Description:
It could be duplicate of something in:
https://bugs.mysql.com/search.php?search_for=materialization&status=Active&severity=&limit...
but I'm not sure because, contrary to the bugs above, my query has the subquery in the JOIN ON condition.
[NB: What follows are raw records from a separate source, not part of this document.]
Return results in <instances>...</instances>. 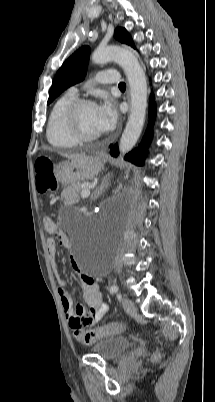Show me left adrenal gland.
I'll list each match as a JSON object with an SVG mask.
<instances>
[{"instance_id": "obj_1", "label": "left adrenal gland", "mask_w": 215, "mask_h": 402, "mask_svg": "<svg viewBox=\"0 0 215 402\" xmlns=\"http://www.w3.org/2000/svg\"><path fill=\"white\" fill-rule=\"evenodd\" d=\"M110 184V174H107L104 176V178L101 181V184L93 191L91 195V200H96L101 194L105 192L107 187Z\"/></svg>"}]
</instances>
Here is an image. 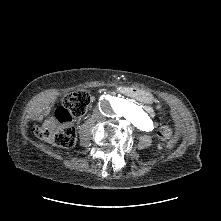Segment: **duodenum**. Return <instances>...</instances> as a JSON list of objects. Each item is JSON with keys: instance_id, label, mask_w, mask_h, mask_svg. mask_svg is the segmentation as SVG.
I'll return each instance as SVG.
<instances>
[{"instance_id": "obj_1", "label": "duodenum", "mask_w": 221, "mask_h": 221, "mask_svg": "<svg viewBox=\"0 0 221 221\" xmlns=\"http://www.w3.org/2000/svg\"><path fill=\"white\" fill-rule=\"evenodd\" d=\"M122 91H123V92H127V93L131 92V90L128 89V88H123Z\"/></svg>"}]
</instances>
Verified in 8.0.29 and 8.0.18.
Please, run the mtr test in "how to repeat".
Results:
SELECT /*+ join_prefix(t1,t2) */ t1.id, t2.id
FROM t1 LEFT JOIN t2 ON t1.id = t2.id2 AND
t2.id IN (SELECT /*+ semijoin(materialization) */ id3 FROM t3 WHERE id4 = 100 AND val = 2) ;
id id
1 3
SELECT /*+ join_prefix(t1,t2) */ t1.id, t2.id
FROM t1 LEFT JOIN t2 ON t1.id = t2.id2 AND
t2.id IN (SELECT /*+ no_semijoin(materialization) */ id3 FROM t3 WHERE id4 = 100 AND val = 2) ;
id id
1 NULL
the first result is wrong.
How to repeat:
CREATE TABLE t1 (
id int NOT NULL
);
INSERT INTO t1 VALUES (1);
CREATE TABLE t2 (
id int NOT NULL,
id2 int NOT NULL
);
INSERT INTO t2 VALUES (3,1);
CREATE TABLE t3 (
id3 int NOT NULL,
id4 int NOT NULL,
val int NOT NULL
);
INSERT INTO t3 VALUES (3,100,4);
analyze table t1,t2,t3;
SELECT /*+ join_prefix(t1,t2) */ t1.id, t2.id
FROM t1 LEFT JOIN t2 ON t1.id = t2.id2 AND
t2.id IN (SELECT /*+ semijoin(materialization) */ id3 FROM t3 WHERE id4 = 100 AND val = 2) ;
SELECT /*+ join_prefix(t1,t2) */ t1.id, t2.id
FROM t1 LEFT JOIN t2 ON t1.id = t2.id2 AND
t2.id IN (SELECT /*+ no_semijoin(materialization) */ id3 FROM t3 WHERE id4 = 100 AND val = 2) ;
drop table t1,t2,t3;
Suggested fix:
Looking at EXPLAIN of the wrong query:
explain format=tree SELECT /*+ join_prefix(t1,t2) */ t1.id, t2.id
FROM t1 LEFT JOIN t2 ON t1.id = t2.id2 AND
t2.id IN (SELECT /*+ semijoin(materialization) */ id3 FROM t3 WHERE id4 = 100 AND val = 2) ;
EXPLAIN
-> Nested loop left join (cost=0.70 rows=1)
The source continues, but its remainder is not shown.